The Shadow Man uses magic to give life to an old ragdoll, and sends it to kill. Kwame learns that with each death of his enemies, the ragdoll then kills someone he cares about. When his girlfriend, Tisha, is targeted, his Grandmother uses her magic to secretly trade places with Tisha. When the ragdoll comes and kills her, it breaks the deal with the Shadow Man, as Kwame said his Grandmother could not be harmed.
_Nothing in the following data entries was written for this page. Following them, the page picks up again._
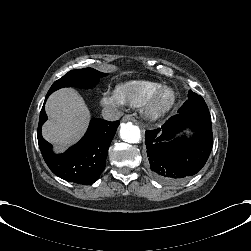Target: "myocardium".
<instances>
[{
	"mask_svg": "<svg viewBox=\"0 0 251 251\" xmlns=\"http://www.w3.org/2000/svg\"><path fill=\"white\" fill-rule=\"evenodd\" d=\"M166 86H170L174 90L175 99L171 104H169L167 106H159L157 104L158 94H159L160 90ZM180 100H181V93H180L179 89L177 88V86L169 80H161L154 87V89L150 93L146 103L144 104V106H143L144 114L148 118L158 119V118L168 114L172 110H174L179 105Z\"/></svg>",
	"mask_w": 251,
	"mask_h": 251,
	"instance_id": "myocardium-1",
	"label": "myocardium"
}]
</instances>
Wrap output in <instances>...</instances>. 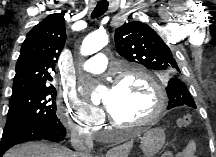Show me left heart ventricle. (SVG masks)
<instances>
[{"label": "left heart ventricle", "mask_w": 216, "mask_h": 157, "mask_svg": "<svg viewBox=\"0 0 216 157\" xmlns=\"http://www.w3.org/2000/svg\"><path fill=\"white\" fill-rule=\"evenodd\" d=\"M108 110L118 120L134 122L148 117L155 108L156 97L142 79L129 77L104 95Z\"/></svg>", "instance_id": "obj_1"}]
</instances>
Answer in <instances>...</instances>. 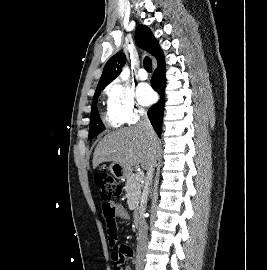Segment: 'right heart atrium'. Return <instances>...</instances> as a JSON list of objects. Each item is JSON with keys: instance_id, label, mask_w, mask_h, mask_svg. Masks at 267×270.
Wrapping results in <instances>:
<instances>
[{"instance_id": "obj_1", "label": "right heart atrium", "mask_w": 267, "mask_h": 270, "mask_svg": "<svg viewBox=\"0 0 267 270\" xmlns=\"http://www.w3.org/2000/svg\"><path fill=\"white\" fill-rule=\"evenodd\" d=\"M105 93L108 111L120 123L134 124L145 115L129 86L113 81L106 87Z\"/></svg>"}]
</instances>
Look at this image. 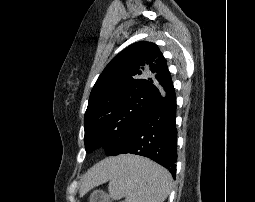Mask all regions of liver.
<instances>
[{
	"label": "liver",
	"mask_w": 255,
	"mask_h": 202,
	"mask_svg": "<svg viewBox=\"0 0 255 202\" xmlns=\"http://www.w3.org/2000/svg\"><path fill=\"white\" fill-rule=\"evenodd\" d=\"M125 156L108 158L96 164L82 178V191H87L90 188L101 184L108 179L109 168L118 165Z\"/></svg>",
	"instance_id": "1"
}]
</instances>
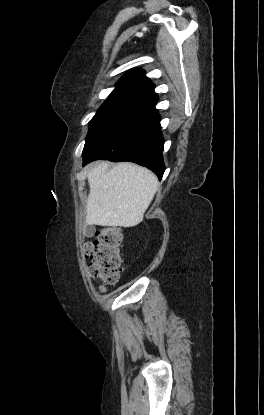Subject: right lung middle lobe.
Segmentation results:
<instances>
[{"label":"right lung middle lobe","instance_id":"right-lung-middle-lobe-1","mask_svg":"<svg viewBox=\"0 0 264 415\" xmlns=\"http://www.w3.org/2000/svg\"><path fill=\"white\" fill-rule=\"evenodd\" d=\"M143 101L123 96H109L89 122L84 149L90 147L107 129Z\"/></svg>","mask_w":264,"mask_h":415}]
</instances>
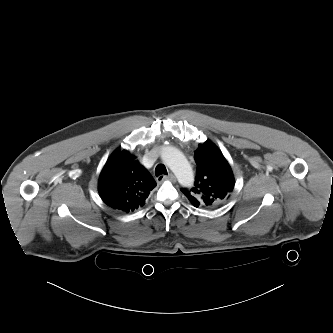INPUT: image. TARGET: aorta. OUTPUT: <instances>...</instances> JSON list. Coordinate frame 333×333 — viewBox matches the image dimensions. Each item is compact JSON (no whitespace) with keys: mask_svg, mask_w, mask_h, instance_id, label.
<instances>
[{"mask_svg":"<svg viewBox=\"0 0 333 333\" xmlns=\"http://www.w3.org/2000/svg\"><path fill=\"white\" fill-rule=\"evenodd\" d=\"M161 158L176 175L181 185L186 187L193 185L194 175L191 166L180 150L172 146H164L161 151Z\"/></svg>","mask_w":333,"mask_h":333,"instance_id":"1","label":"aorta"}]
</instances>
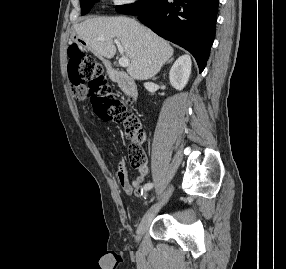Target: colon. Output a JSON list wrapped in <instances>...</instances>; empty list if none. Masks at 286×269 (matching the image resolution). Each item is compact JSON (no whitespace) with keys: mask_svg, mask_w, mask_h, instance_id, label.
Masks as SVG:
<instances>
[{"mask_svg":"<svg viewBox=\"0 0 286 269\" xmlns=\"http://www.w3.org/2000/svg\"><path fill=\"white\" fill-rule=\"evenodd\" d=\"M67 56L73 95L79 97L81 87L87 85L92 96L95 114L104 121L120 124L132 167L138 169L145 165L144 133L140 121L136 116L127 114V102L113 94L111 86L103 75L101 64L76 43L68 46ZM137 193L139 196H147L140 188Z\"/></svg>","mask_w":286,"mask_h":269,"instance_id":"5ec220e1","label":"colon"}]
</instances>
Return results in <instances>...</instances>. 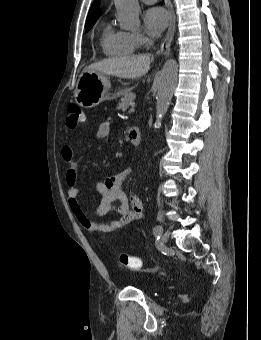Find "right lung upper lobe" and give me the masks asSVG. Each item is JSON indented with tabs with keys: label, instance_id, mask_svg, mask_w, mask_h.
Segmentation results:
<instances>
[{
	"label": "right lung upper lobe",
	"instance_id": "right-lung-upper-lobe-1",
	"mask_svg": "<svg viewBox=\"0 0 261 340\" xmlns=\"http://www.w3.org/2000/svg\"><path fill=\"white\" fill-rule=\"evenodd\" d=\"M99 13V0H95L90 8L86 23L96 21L99 17Z\"/></svg>",
	"mask_w": 261,
	"mask_h": 340
}]
</instances>
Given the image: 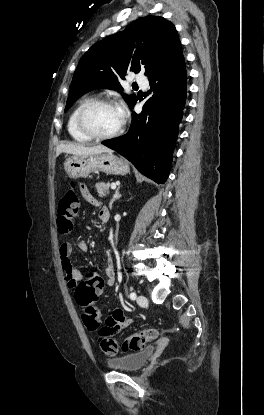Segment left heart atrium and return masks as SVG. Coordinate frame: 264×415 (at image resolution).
Masks as SVG:
<instances>
[{
	"instance_id": "left-heart-atrium-1",
	"label": "left heart atrium",
	"mask_w": 264,
	"mask_h": 415,
	"mask_svg": "<svg viewBox=\"0 0 264 415\" xmlns=\"http://www.w3.org/2000/svg\"><path fill=\"white\" fill-rule=\"evenodd\" d=\"M118 109H119L121 115L124 116V114H125V108H124V106H120V107H118Z\"/></svg>"
}]
</instances>
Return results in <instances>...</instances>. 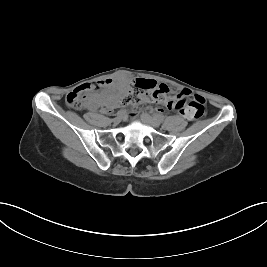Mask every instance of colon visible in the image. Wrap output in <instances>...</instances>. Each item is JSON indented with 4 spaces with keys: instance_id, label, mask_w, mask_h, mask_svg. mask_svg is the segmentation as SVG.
I'll list each match as a JSON object with an SVG mask.
<instances>
[{
    "instance_id": "obj_1",
    "label": "colon",
    "mask_w": 267,
    "mask_h": 267,
    "mask_svg": "<svg viewBox=\"0 0 267 267\" xmlns=\"http://www.w3.org/2000/svg\"><path fill=\"white\" fill-rule=\"evenodd\" d=\"M86 88L84 86L77 87L69 92L66 96V103L74 109H82L86 103ZM182 101L176 106V111L188 119H197L205 113V99L197 94L191 93L190 90L181 92ZM172 96L169 95V89L166 85H158L156 82L148 79H136L129 90L119 100L117 97L115 102H121L124 105H135L139 102L151 101L157 104L169 105Z\"/></svg>"
}]
</instances>
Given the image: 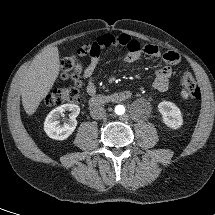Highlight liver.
I'll return each instance as SVG.
<instances>
[{
	"instance_id": "6515ba94",
	"label": "liver",
	"mask_w": 215,
	"mask_h": 215,
	"mask_svg": "<svg viewBox=\"0 0 215 215\" xmlns=\"http://www.w3.org/2000/svg\"><path fill=\"white\" fill-rule=\"evenodd\" d=\"M59 70V52L54 46L44 48L30 66L21 73L18 85L22 105L28 115L35 113L40 102L49 93L58 77Z\"/></svg>"
}]
</instances>
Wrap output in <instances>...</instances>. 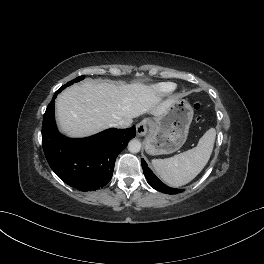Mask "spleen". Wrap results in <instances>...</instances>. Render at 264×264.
<instances>
[{"instance_id":"spleen-1","label":"spleen","mask_w":264,"mask_h":264,"mask_svg":"<svg viewBox=\"0 0 264 264\" xmlns=\"http://www.w3.org/2000/svg\"><path fill=\"white\" fill-rule=\"evenodd\" d=\"M216 130L210 128L197 146L166 159H153L157 174L171 186H182L193 180L207 164L215 142Z\"/></svg>"}]
</instances>
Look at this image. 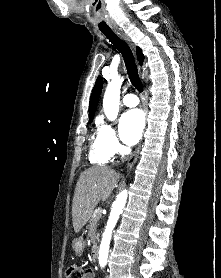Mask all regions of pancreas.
<instances>
[{
  "instance_id": "1",
  "label": "pancreas",
  "mask_w": 221,
  "mask_h": 278,
  "mask_svg": "<svg viewBox=\"0 0 221 278\" xmlns=\"http://www.w3.org/2000/svg\"><path fill=\"white\" fill-rule=\"evenodd\" d=\"M101 215H99L96 211L93 213L92 218L90 220V227H95V223L99 220Z\"/></svg>"
}]
</instances>
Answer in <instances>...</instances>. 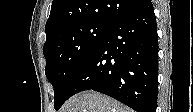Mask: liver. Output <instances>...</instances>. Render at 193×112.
<instances>
[{
    "label": "liver",
    "instance_id": "1",
    "mask_svg": "<svg viewBox=\"0 0 193 112\" xmlns=\"http://www.w3.org/2000/svg\"><path fill=\"white\" fill-rule=\"evenodd\" d=\"M61 112H133V110L106 95L90 90L68 99Z\"/></svg>",
    "mask_w": 193,
    "mask_h": 112
}]
</instances>
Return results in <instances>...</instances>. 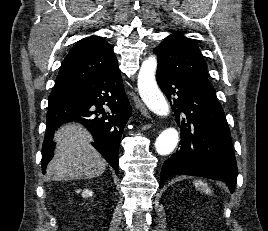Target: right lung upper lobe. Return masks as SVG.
Returning <instances> with one entry per match:
<instances>
[{
	"instance_id": "obj_1",
	"label": "right lung upper lobe",
	"mask_w": 268,
	"mask_h": 231,
	"mask_svg": "<svg viewBox=\"0 0 268 231\" xmlns=\"http://www.w3.org/2000/svg\"><path fill=\"white\" fill-rule=\"evenodd\" d=\"M116 63L117 59L111 44L98 36L84 38L78 41L65 57L54 90L78 89Z\"/></svg>"
}]
</instances>
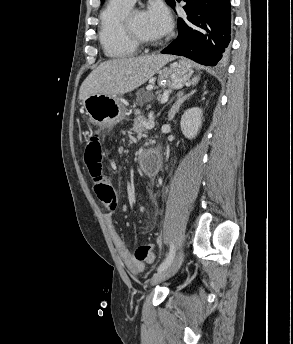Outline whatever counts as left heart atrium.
Masks as SVG:
<instances>
[{
    "label": "left heart atrium",
    "instance_id": "39dd6f15",
    "mask_svg": "<svg viewBox=\"0 0 293 344\" xmlns=\"http://www.w3.org/2000/svg\"><path fill=\"white\" fill-rule=\"evenodd\" d=\"M144 15L148 29L158 37L168 34L171 30L172 18L168 9L163 4H152Z\"/></svg>",
    "mask_w": 293,
    "mask_h": 344
}]
</instances>
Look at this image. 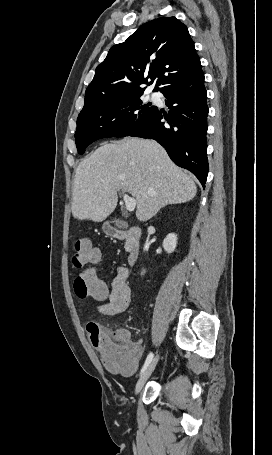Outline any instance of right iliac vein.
<instances>
[{
	"instance_id": "right-iliac-vein-1",
	"label": "right iliac vein",
	"mask_w": 272,
	"mask_h": 455,
	"mask_svg": "<svg viewBox=\"0 0 272 455\" xmlns=\"http://www.w3.org/2000/svg\"><path fill=\"white\" fill-rule=\"evenodd\" d=\"M158 360H159V354L156 355V357L149 364L147 369L140 376L139 380L137 381L136 387H135V394H138L141 391L144 384L146 383V381L148 380V378L151 376L152 372L154 371V369L158 363Z\"/></svg>"
}]
</instances>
Though Tisha is safe, Kwame mourns his dead friends and Grandmother.

==Cast==

- Russell Richardson as Kwame
- William L. Johnson as Jean
- Jennifer Echols as Woman Detective
- Derrick Jones as Man
- Rick Michaels as Second Detective
- Freda Payne as Gran
- Jay Williams as Emcee
- Rejjie Jones as Third Detective
- Jennia Fredrique as Teesha
- Tarnell Poindexter as Mikey "Little Mikey "
- William Stanford Davis as Pere
- Danny Wooten as "Gem"
- Troy Medley as Louis
- Frederic Tucker as Shadow Man
- Lamar Haywood as Agent
- Jemal McNeil as The Bartender
- Renee O'Neil as Sylvie

==Production==
The film was originally announced in 1992, but it did not begin pre-production until 1999. Charles Band stated that rumors that Paramount had shut down production of the film were untrue; he chose not to shoot the film, as he felt that it needed more time to develop.

==Release==
Ragdoll was released on VHS and DVD on December 21, 1999. Ragdoll was the first release under Big City Pictures, a sub-label of Full Moon Studios specializing in urban movies featuring predominantly African American casts and crews.

==Soundtrack==
Big City Records, a music label owned by Full Moon, released an associated soundtrack, Ragdoll: Music Inspired By The Motion Picture. This was the label's first release.

==Reception==
Dread Central thought highly of the edited version of the film for Devil Dolls, writing "here’s a halfway decent story here and some enjoyably hammy acting bolstering it".

== Merchandising==
A twelve inch replica of the ragdoll was released in 2000 by Full Moon Toys.

==Sequel==
A sequel reportedly entered development in the early 2000s but didn't get past pre-production.
==In other media==
The ragdoll appears in the fifth issue of Dollman Kills the Full Moon Universe, a crossover comic featuring Brick Bardo from Dollman tracking down different Full Moon monsters and villains to kill, published by Full Moon Comix in 2018.